▶ [INSTRUCTIONS TO FOLLOW]:
Quote the records beneath, complete and exact. Leave out images.

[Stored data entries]

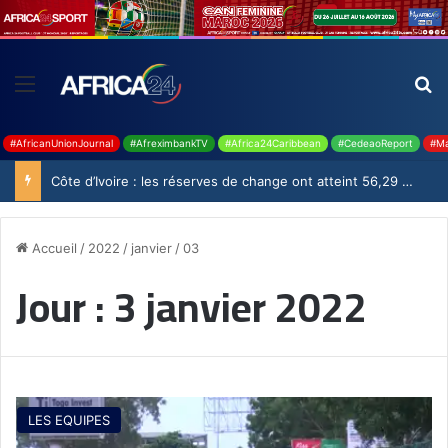
#AfricanUnionJournal
#AfreximbankTV
#Africa24Caribbean
#CedeaoReport
#Ma
Côte d’Ivoire : les réserves de change ont atteint 56,29 milliards USD en juillet
Accueil
/
2022
/
janvier
/
03
Jour :
3 janvier 2022
LES EQUIPES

▶ [TASK OUTPUT]:
#AfricanUnionJournal
#AfreximbankTV
#Africa24Caribbean
#CedeaoReport
#Ma
Côte d’Ivoire : les réserves de change ont atteint 56,29 milliards USD en juillet
Accueil
/
2022
/
janvier
/
03
Jour :
3 janvier 2022
LES EQUIPES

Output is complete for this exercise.